Marco Antonio Villa
Para La Nacion

El 7 de octubre de 2018 quedará como una marca em la historia electoral de Brasil. Nunca antes una elección condujo a un cambio tan drástico del panorama político. Los resultados fueron inesperados. Todas las encuestadoras fallaron. Nadie detectó la profundidad de la rebelión popular contra el establishment. Ningunearon las señales de que los electores estaban hartos de la vieja política.

Brasil cambió.
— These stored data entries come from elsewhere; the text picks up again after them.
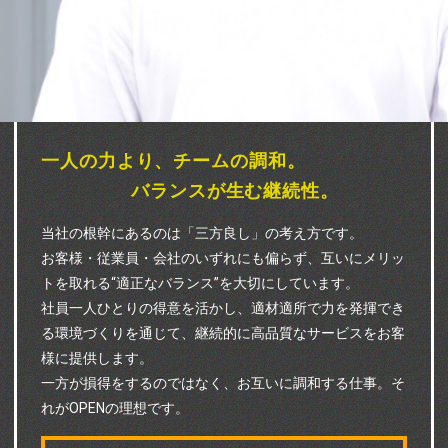
一人の力より、チームの調和。
バランスが生む継続性。
当社の根幹にあるのは「三方良し」の考え方です。
お客様・従業員・会社のいずれにも偏らず、互いにメリッ
トを取れる“適正なバランス”を大切にしています。
社員一人ひとりの得意を活かし、適材適所で力を発揮でき
る環境づくりを通じて、継続的に高品質なサービスをお客
様に提供します。
一方が損得をするのではなく、お互いに調和する仕事。そ
れがOPENの理想です。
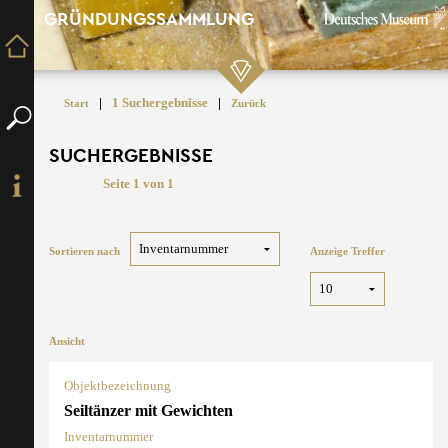
GRÜNDUNGSSAMMLUNG
|
1 Suchergebnisse
|
Start
Zurück
SUCHERGEBNISSE
Seite 1 von 1
Sortieren nach
Anzeige Treffer
Ansicht
Objektbezeichnung
Seiltänzer mit Gewichten
Inventarnummer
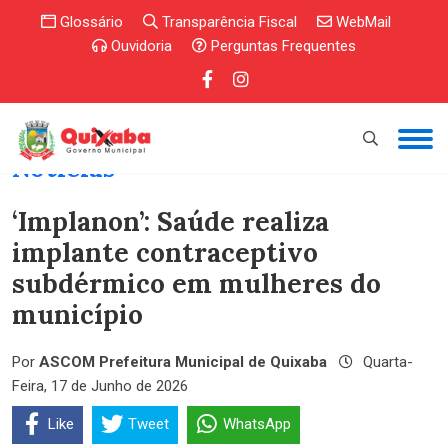
Glossário
Transparência Fiscal
WebMail
Ouvidoria
Perguntas Frequentes
Notícias
‘Implanon’: Saúde realiza
implante contraceptivo
subdérmico em mulheres do
município
Por
ASCOM Prefeitura Municipal de Quixaba
Quarta-
Feira, 17 de Junho de 2026
Like
Tweet
WhatsApp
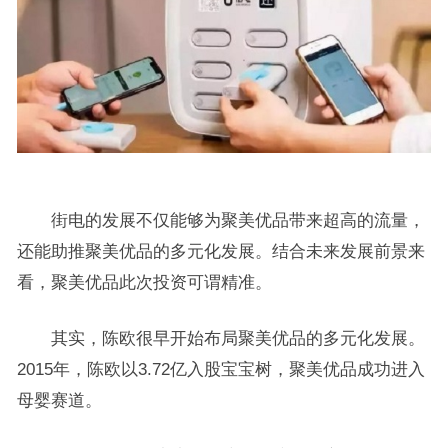
街电的发展不仅能够为聚美优品带来超高的流量，
还能助推聚美优品的多元化发展。结合未来发展前景来
看，聚美优品此次投资可谓精准。
其实，陈欧很早开始布局聚美优品的多元化发展。
2015年，陈欧以3.72亿入股宝宝树，聚美优品成功进入
母婴赛道。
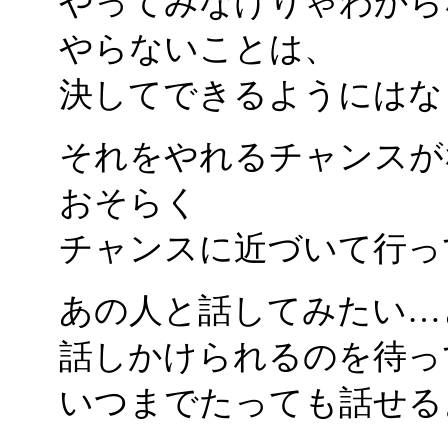
やってみなけりゃわから
やらないことは、
決してできるようにはな
それをやれるチャンスが
おそらく
チャンスに近づいて行っ
あの人と話してみたい…
話しかけられるのを待っ
いつまでたっても話せる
Las mayores manifestaciones callejeras de la historia nacional – em 2015 y 2016, condujeron al juicio político de Dilma Rousseff – se constituyeron como una ruptura, una cesura radical que la vieja y arcaica estructura política no logró entender hasta el domingo, cuando un verdadero tsunami electoral sepultó el modelo político construido por la Constituición de 1988. La participación popular construyó una nueva forma de hacer política. La gente advirtió que podia participar de proceso electoral de manera autónoma, sin someterse a los dictámenes de los caciques partidarios. Salieron a las calles y exigieron el juicio político de Dilma. Y fueron milliones, em todo Brasil. Quedó em manos de los legisladores escuchar el reclamo popular, algo que para muchos parecía imposible.
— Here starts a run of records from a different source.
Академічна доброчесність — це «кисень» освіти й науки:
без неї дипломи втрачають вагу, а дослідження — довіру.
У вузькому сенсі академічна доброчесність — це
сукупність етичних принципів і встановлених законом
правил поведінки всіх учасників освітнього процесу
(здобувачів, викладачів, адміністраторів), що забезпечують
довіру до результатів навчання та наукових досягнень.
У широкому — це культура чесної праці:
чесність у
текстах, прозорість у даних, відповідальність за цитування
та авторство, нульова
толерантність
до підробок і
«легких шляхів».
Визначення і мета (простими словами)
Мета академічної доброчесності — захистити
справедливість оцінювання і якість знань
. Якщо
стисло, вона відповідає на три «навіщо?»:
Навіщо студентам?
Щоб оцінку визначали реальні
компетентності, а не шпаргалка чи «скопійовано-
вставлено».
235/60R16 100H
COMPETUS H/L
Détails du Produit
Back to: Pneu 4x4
Al final, resultó que el Partido de los Trabajadores había construido una nueva forma de dominación, un control de la maquinaria del Estado nunca visto em la historia brasileña. Articuló una relación nefasta com las mayores empresas nacionales, especialmente las grandes contratistas. No había área de la administración pública que no estuviese permeada por el esquema delictivo del PT. Fue lo que el ministro del Supremo Tribunal Federal calificó de proyecto delictivo de poder. Popularmente, essa cooptación del Estado se conoció como “petrolão.”

Y el electorado respondió en idioma Petrolão y castigó a los enemigos de la operación Lava Jato. Los petistas insistían em que Lula fue condenado injustamente y sin pruebas, y que el electorado daría su próprio veredicto em las urnas. El electorado dio su veredicto: !condenó a Lula! El PT sufrió la peor derrota desde 2002. Vale a pena recordar que em una sola de las cinco causas em su contra Lula fue condenado a 12 años de prisión por corrupción y lavado de dinero.

La elección fue un plebiscito. Terminó transformado en un debate entre el Brasil del pasado – el Brasil petista, lulista – y el nuevo Brasil nacido de las calles, de las manifestaciones de 2015-2016. Triunfó lo nuevo, que todavia no se sabe cómo hará para enfrentar el desafío de un país enardecido como nunca antes.
Marco Antonio Villa es historiador y autor del libro Década perdida, diez años del PT em el poder.